Me cuesta trabajo pensar que el autor de esta encuesta sea una especie de degenerado que sólo consigue ponerse a tono si se inmiscuye en la vida sexual de los demás. Creo más bien que lo que reflejan las preguntas es el sentir general con respecto a los enfermos de sida, a quienes se tiene por apestados, cuando no cadáveres ambulantes, y por lo tanto no-personas, especialmente para los bancos y las aseguradoras. Pero, además de eso, me irrita enormemente que un banco se crea con derecho a exigirles cierto tipo de información a sus clientes, por más que al pie del impreso te aseguren que no se lo van a contar a nadie. Faltaría más. Puestos a ello, casi sería preferible que destaparan sus cartas y que las preguntas se formularan en términos similares a éstos: «¿Se chuta usted caballo por la vena?», «¿Frecuenta usted los burdeles o practica la sodomía?». O bien, simplemente, «En los últimos cinco años, ¿la ha metido usted en algún sitio que no debiera?». Es más, si la última pregunta rezara «¿Está usted en el paro o gana menos de 20.000 euros al año, so desgraciado?», ya tendríamos el cuestionario perfecto para detectar parias sociales, personas que jamás serán candidatas a un préstamo o a un seguro de vida. Ni siquiera a un Peque Plan para sus hijos.
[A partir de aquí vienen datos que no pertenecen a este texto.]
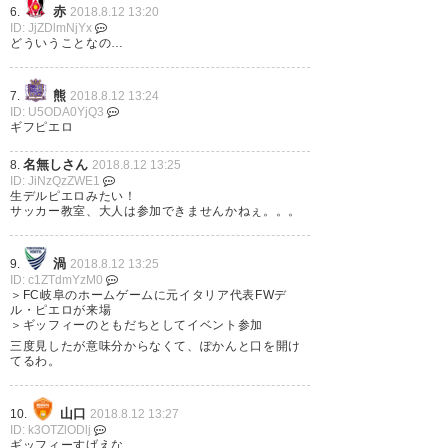
赤
6.
2018.8.12 13:20
— にゃ (meroson)
2018, 8月 11
ID: JjZDlmNjYx
どういうことなの…
熊
7.
2018.8.12 13:24
ID: U5ODA0YjQ3
岐阜ユニにキャプ翼 ←わかる マ
ギフピエロ
スコットがキャプ翼好きのデル
名無しさん
8.
2018.8.12 13:25
ID: JiNzQzZWE1
ピエロにユニフォーム送る ←ま
生デルピエロみたい！
サッカー教室、大人は参加できませんかねぇ。。。
だわかる デルピエロから反応が
ある ←すごい。やっぱスターは
渦
9.
2018.8.12 13:25
対応が違う デルピエロ来場決定
ID: c1ZTdmYzM0
＞FC岐阜のホームゲームに元イタリア代表FWデ
←は？ 高橋陽一先生来場決定 ←
ル・ピエロが来場
＞ギッフィーのともだちとしてイベント参加
岐阜ちゃん全力スギィ！ #FC岐
三度見したが意味分からなくて、ぽかんと口を開け
てるわ。
阜
— おいしくるメトクさん(=ﾟωﾟ)
山口
10.
2018.8.12 13:27
ID: k3OTZlODlj
ﾉ (maytoku5109)
2018, 8月 11
ギッフィーすげえな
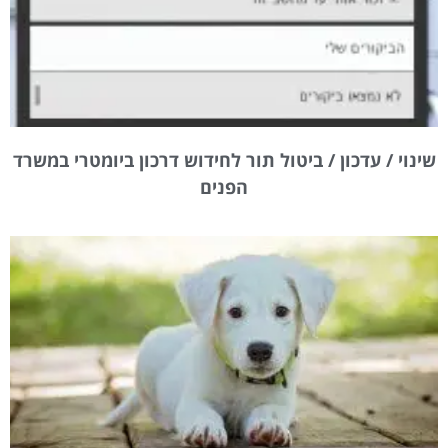
שינוי / עדכון / ביטול תור לחידוש דרכון ביומטרי במשרד
הפנים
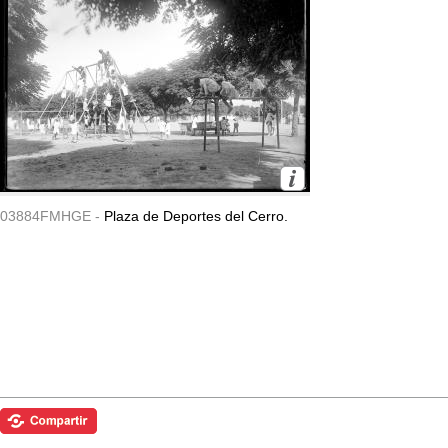
03884FMHGE -
Plaza de Deportes del Cerro.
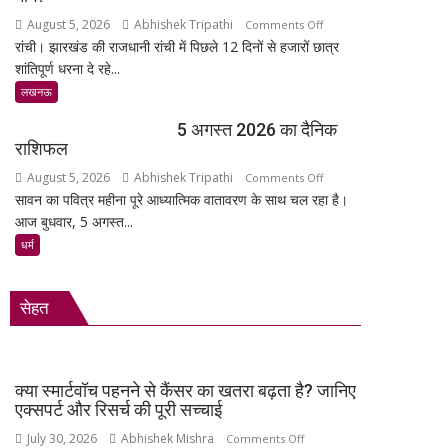
‘तेजेश
पहुंचा
August 5, 2026
Abhishek Tripathi
on
Comments Off
जी’
रांची। झारखंड की राजधानी रांची में पिछले 12 दिनों से हजारों छात्र
झारखंड
को
शांतिपूर्ण धरना दे रहे...
में
भावभीनी
छात्रों
लखनऊ
श्रद्धांजलि,
का
बड़ी
5 अगस्त 2026 का दैनिक
शांतिपूर्ण
संख्या
राशिफल
आंदोलन:
में
August 5, 2026
Abhishek Tripathi
on
Comments Off
आखिर
जुटे
सावन का पवित्र महीना पूरे आध्यात्मिक वातावरण के साथ चल रहा है।
5
क्यों
शिक्षाविद्
आज बुधवार, 5 अगस्त...
अगस्त
सड़क
व
2026
पर
धर्म
प्रबुद्धजन
का
उतरे
दैनिक
युवा,
सेहत
राशिफल
क्या
हैं
उनकी
मांगें?
क्या स्मार्टवॉच पहनने से कैंसर का खतरा बढ़ता है? जानिए
एक्सपर्ट और रिसर्च की पूरी सच्चाई
July 30, 2026
Abhishek Mishra
on
Comments Off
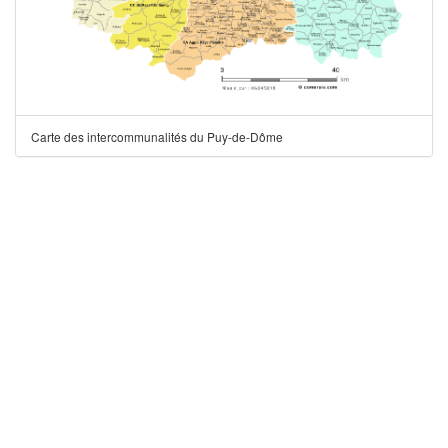
Carte des intercommunalités du Puy-de-Dôme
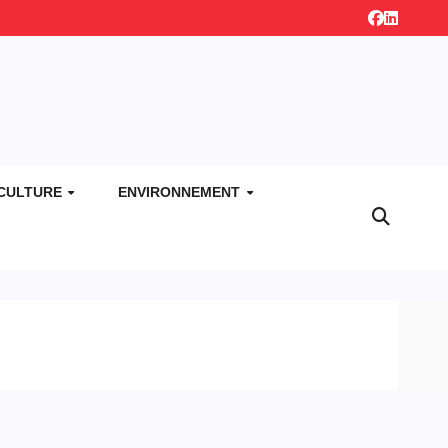
CULTURE
ENVIRONNEMENT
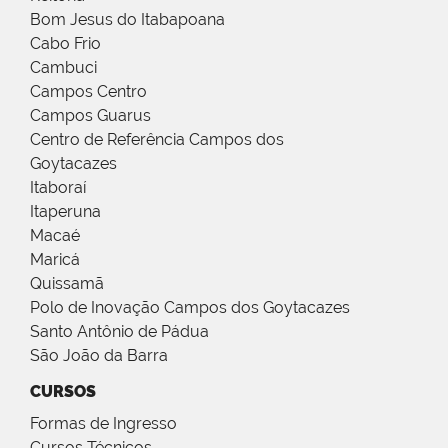
Bom Jesus do Itabapoana
Cabo Frio
Cambuci
Campos Centro
Campos Guarus
Centro de Referência Campos dos
Goytacazes
Itaboraí
Itaperuna
Macaé
Maricá
Quissamã
Polo de Inovação Campos dos Goytacazes
Santo Antônio de Pádua
São João da Barra
CURSOS
Formas de Ingresso
Cursos Técnicos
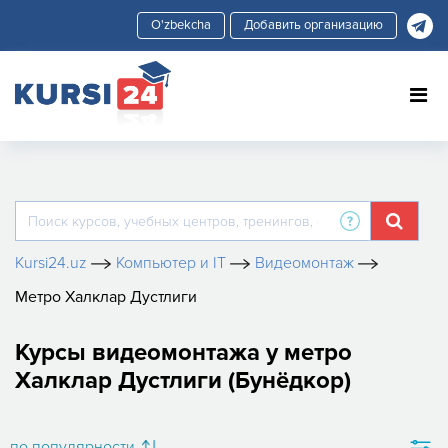
Добавить организацию
Kursi24.uz
Компьютер и IT
Видеомонтаж
Метро Халклар Дустлиги
Курсы видеомонтажа у метро
Халклар Дустлиги (Бунёдкор)
по популярности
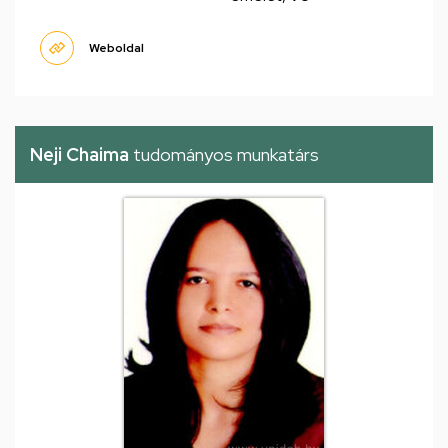
Weboldal
Neji Chaima
tudományos munkatárs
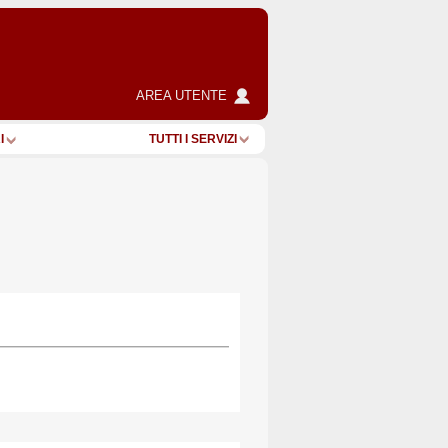
AREA UTENTE
I
TUTTI I SERVIZI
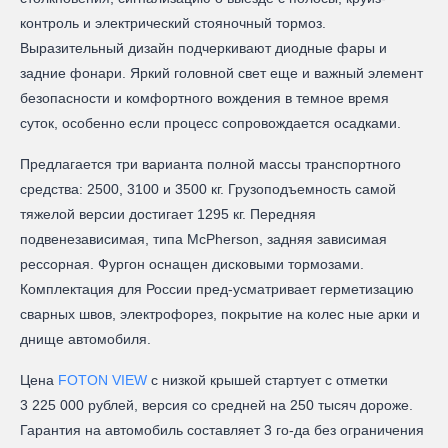
контроль и электрический стояночный тормоз.
Выразительный дизайн подчеркивают диодные фары и
задние фонари. Яркий головной свет еще и важный элемент
безопасности и комфортного вождения в темное время
суток, особенно если процесс сопровождается осадками.
Предлагается три варианта полной массы транспортного
средства: 2500, 3100 и 3500 кг. Грузоподъемность самой
тяжелой версии достигает 1295 кг. Передняя
подвенезависимая, типа McPherson, задняя зависимая
рессорная. Фургон оснащен дисковыми тормозами.
Комплектация для России пред-усматривает герметизацию
сварных швов, электрофорез, покрытие на колес ные арки и
днище автомобиля.
Цена
FOTON VIEW
с низкой крышей стартует с отметки
3 225 000 рублей, версия со средней на 250 тысяч дороже.
Гарантия на автомобиль составляет 3 го-да без ограничения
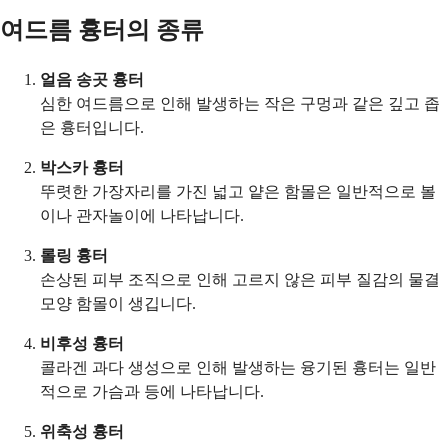
여드름 흉터의 종류
얼음 송곳 흉터
심한 여드름으로 인해 발생하는 작은 구멍과 같은 깊고 좁
은 흉터입니다.
박스카 흉터
뚜렷한 가장자리를 가진 넓고 얕은 함몰은 일반적으로 볼
이나 관자놀이에 나타납니다.
롤링 흉터
손상된 피부 조직으로 인해 고르지 않은 피부 질감의 물결
모양 함몰이 생깁니다.
비후성 흉터
콜라겐 과다 생성으로 인해 발생하는 융기된 흉터는 일반
적으로 가슴과 등에 나타납니다.
위축성 흉터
Bien mirado, no debería sorprendernos que esta época en la que todo se ha de contar o mostrar (piensen en los programas televisivos que más triunfan) excluya el derecho del ciudadano a su vida privada. No hay otra forma de eludir el estigma de la marginalidad que exhibir un certificado de pureza de sangre. Sin embargo, al pasar aceptar las reglas de este juego, quizá estemos renunciando a algo mucho más importante: al derecho a tener secretos, a que no todo se sepa sobre nosotros.

Me viene a la memoria, miren por dónde, mi última confesión, ocurrida hace muchos años, en mi ya desdibujada mocedad. Unos días antes, y tras meses de insistencia, yo había disfrutado de un tímido escarceo con mi entonces novieta. Pues bien, fue mencionarle esto al sacerdote y comprobar cómo el hombre, visiblemente excitado, comenzaba a exigir que le refiriera los pormenores del episodio. Al principio me sentí un poco azorado, pero después pensé que lo mejor sería no decepcionar al señor cura, de modo que comencé a inventar un detalle escabroso tras otro, hasta convertir lo que había sido un discreto filete en el guión de una película porno. Y les seguro que fue una gozada oír como aquel sacerdote me recriminaba por aquella «fornicación», cuando en realidad yo seguía más virgen que la Madre Teresa de Calcuta.

Les recomiendo encarecidamente esta línea de acción. Ante la impertinencia de los bancos, de las aseguradoras o del Estado, fabulen, mientan como bellacos, y mantengan así en secreto las zonas oscuras de su vida, que tal vez sean también las más importantes. Qué demonios. Están en su derecho. A ellos ¿qué les importa?